The economic shock caused by Coronavirus (COVID-19) is expected to hit airlines hardest in the second quarter, which is when we could see a number of carriers begin to fold.
That is the warning from the International Air Transport Association (IATA), which has worsened its industry forecast for 2020, saying that airlines will lose $314 billion in revenues and half of their passengers this year.
“March was a disastrous month for aviation. Airlines progressively felt the growing impact of the Coronavirus (COVID-19) related border closings and restrictions on mobility, including in domestic markets. Demand was at the same level it was in 2006 but we have the fleets and employees for double that. Worse, we know that the situation deteriorated even more in April and most signs point to a slow recovery.” said Alexandre de Juniac, IATA’s Director General and CEO.
The impact will start to bite hardest in Q2, where carriers are expected to burn though $61 billion of cash reserves.
If global travel restrictions persist, the IATA warns, many airlines that are already facing a liquidity crisis could face collapse.
“The industry’s outlook grows darker by the day. Airlines could burn through $61 billion of cash reserves in the second quarter alone. That puts at risk 25 million jobs dependent on aviation. And without urgent relief, many airlines will not survive to lead the economic recovery.”Alexandre de Juniac, IATA’s Director General
The economic shock of the Coronavirus (COVID-19) crisis is expected to be at its most severe in Q2, when GDP is expected to shrink by 6%. Passenger demand closely follows GDP; the impact of reduced economic activity in Q2 alone would result in an 8% fall in passenger demand in the third quarter, the IATA said.
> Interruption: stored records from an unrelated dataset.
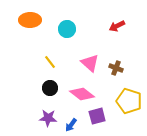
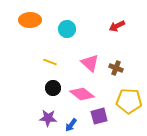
yellow line: rotated 32 degrees counterclockwise
black circle: moved 3 px right
yellow pentagon: rotated 15 degrees counterclockwise
purple square: moved 2 px right
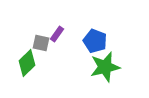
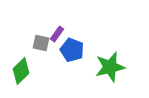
blue pentagon: moved 23 px left, 9 px down
green diamond: moved 6 px left, 8 px down
green star: moved 5 px right
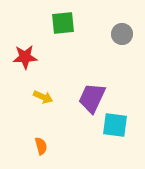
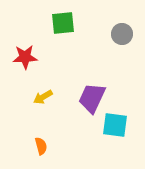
yellow arrow: rotated 126 degrees clockwise
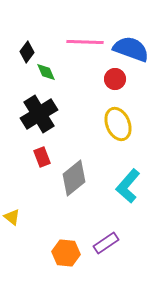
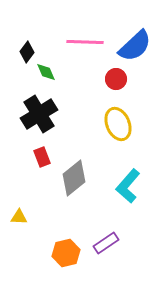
blue semicircle: moved 4 px right, 3 px up; rotated 117 degrees clockwise
red circle: moved 1 px right
yellow triangle: moved 7 px right; rotated 36 degrees counterclockwise
orange hexagon: rotated 20 degrees counterclockwise
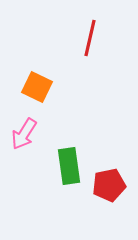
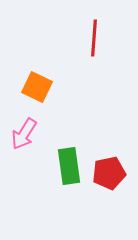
red line: moved 4 px right; rotated 9 degrees counterclockwise
red pentagon: moved 12 px up
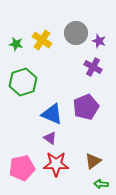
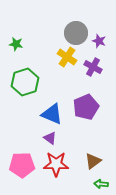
yellow cross: moved 25 px right, 17 px down
green hexagon: moved 2 px right
pink pentagon: moved 3 px up; rotated 10 degrees clockwise
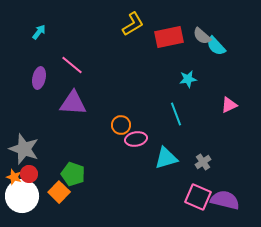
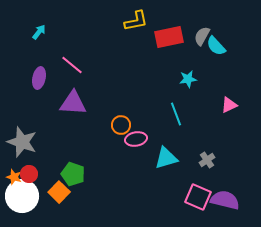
yellow L-shape: moved 3 px right, 3 px up; rotated 20 degrees clockwise
gray semicircle: rotated 78 degrees clockwise
gray star: moved 2 px left, 7 px up
gray cross: moved 4 px right, 2 px up
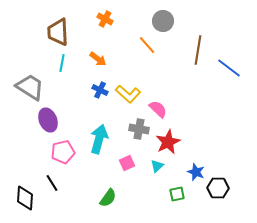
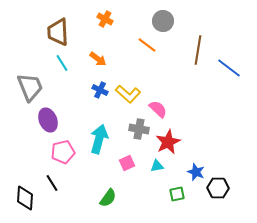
orange line: rotated 12 degrees counterclockwise
cyan line: rotated 42 degrees counterclockwise
gray trapezoid: rotated 36 degrees clockwise
cyan triangle: rotated 32 degrees clockwise
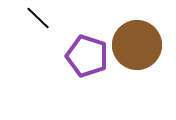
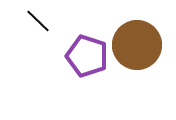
black line: moved 3 px down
The IATA warned that the most severe impact from travel restrictions will be in Q2. As of early April, the number of flights globally was down 80% compared to 2019; in large part owing to severe travel restrictions imposed by governments, to fight the spread of the virus.
Domestic markets could still see the start of an upturn in demand beginning in the third quarter, in a first stage of lifting travel restrictions. International markets, however, will be slower to resume as it appears likely that governments will retain these travel restrictions longer, the IATA said in a statement.
The IATA’s latest assessment is based on a scenario, where the current severe travel restrictions imposed by governments last for three months. International travel cannot re-start under such conditions. In a recent IATA survey across 11 markets,
- 84% of travellers said that quarantine measures was one of their top concerns
- 69% essentially said that they would not return to travel under such conditions
“The scale of the crisis makes a sharp V-shaped recovery unlikely. Realistically, it will be a U-shaped recovery with domestic travel coming back faster than the international market. We could see more than half of passenger revenues disappear."
“That would be a $314 billion hit. Several governments have stepped up with new or expanded financial relief measures, but the situation remains critical.” Dr Juniac said.
The IATA has once again called for financial aid and stabilisation packages from governments.
De Juniac added: “Financial relief for airlines today should be a critical policy measure for governments. Supporting airlines will keep vital supply chains working through the crisis. Every airline job saved will keep 24 more people employed."
“And it will give airlines a fighting chance of being viable businesses that are ready to lead the recovery, by connecting economies when the pandemic is contained. If airlines are not ready, the economic pain of Coronavirus (COVID-19) will be unnecessarily prolonged.”